When the program was announced I believed it was “vaporware”, meaning I didn’t believe it would ever come to fruition. I should know better than to doubt the people Stewart has assembled to accomplish such tasks and should have learned from the few times I’ve doubted Stewart’s staff (for example wondering if buying the All Star Circuit of Champions was a wise move).
Once the engine is available for other teams to utilize it will be interesting to see when or if other teams adopt it, particularly in levels below the All Star Circuit of Champions. The other tantalizing thought is if Schatz could make up his point deficit to Sweet in the World of Outlaws standings after switching to the Ford engine. That would likely go a long way to selling a few of them to other race teams.

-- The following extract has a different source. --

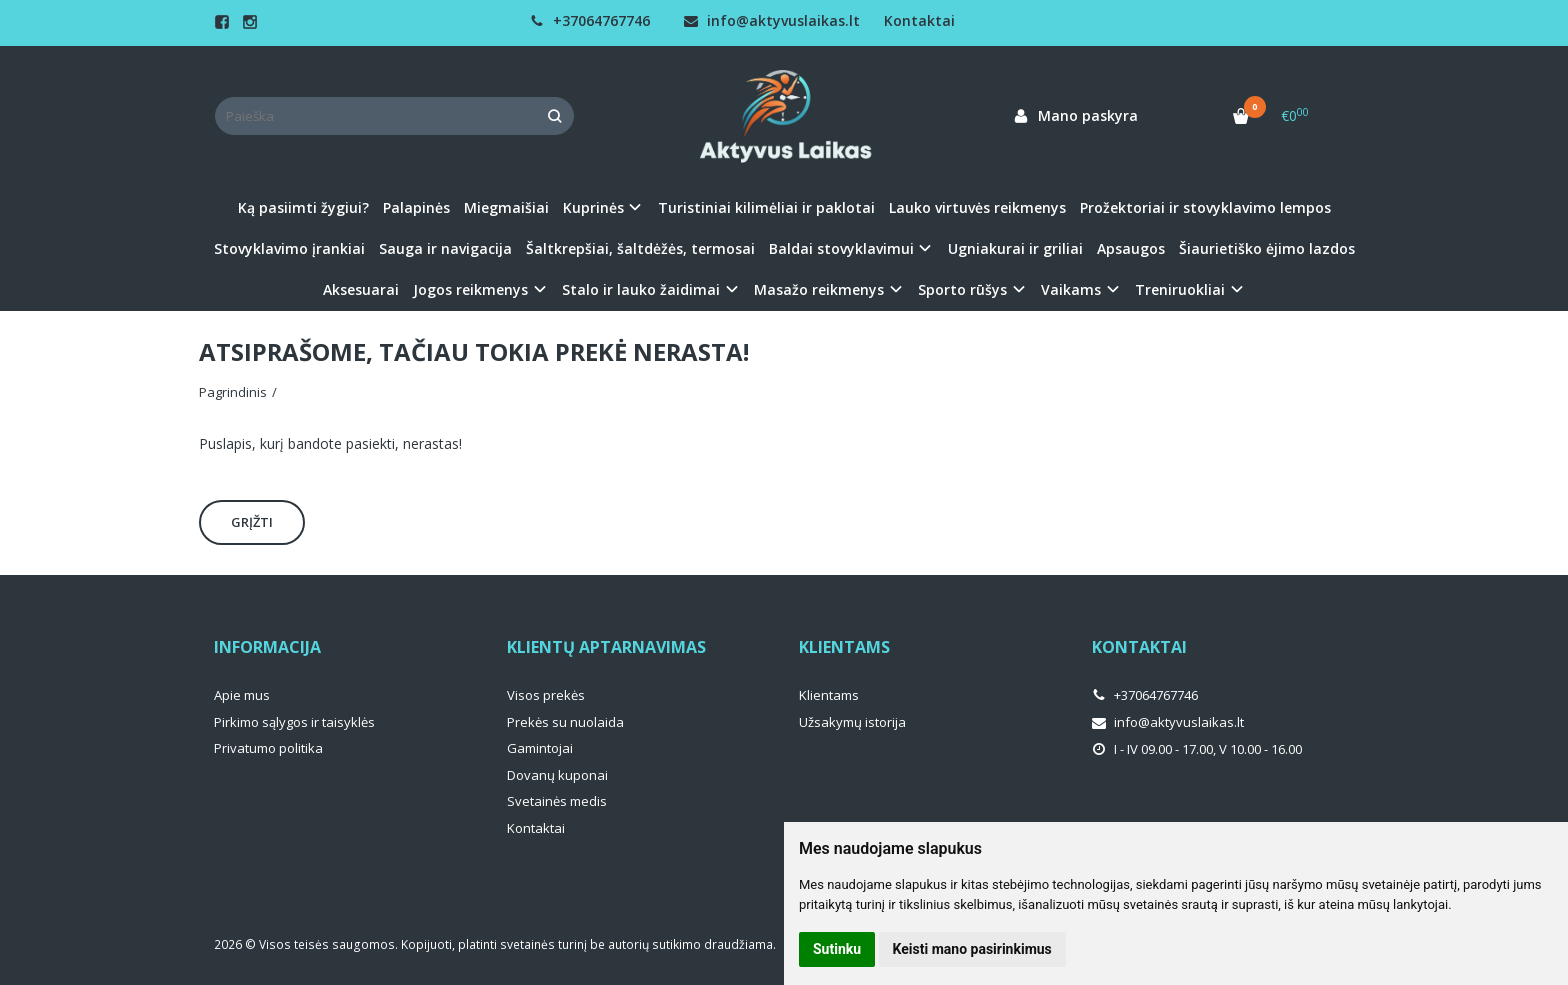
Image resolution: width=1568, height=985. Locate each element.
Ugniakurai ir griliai (1015, 248)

• I often point out a “obscure race of the week” from our Allstar Performance Event List when I have time to construct a notebook. The event featured this week didn’t appear on the calendar. Racer and Dorr, MI neighbor Nick Landon pointed out a video clip from Hudson Speedway’s “Run What You Brung” event in New Hampshire where John Burke drove his 350 small block supermodified to the victory over a field that consisting of late models with side boards, pavement modifieds, DIRT modifieds, and a host of other machinery. Check out the clip below to see Burke’s charge from the back of the field for the victory.
• Cole Duncan picked up the final track championship in the state of Ohio for the 2019 season as Atomic Speedway ended their season last Saturday. Duncan picked up the feature victory on the same night he claimed the championship.
• Bridgeport Speedway will be doing away with their 5/8 mile configuration at the end of the 2019 season, focusing on a shorter racing layout. The United Racing Club will be part of the Wild Card Weekend at Bridgeport being billed as the “5/8-Mile Finale” November 8-9.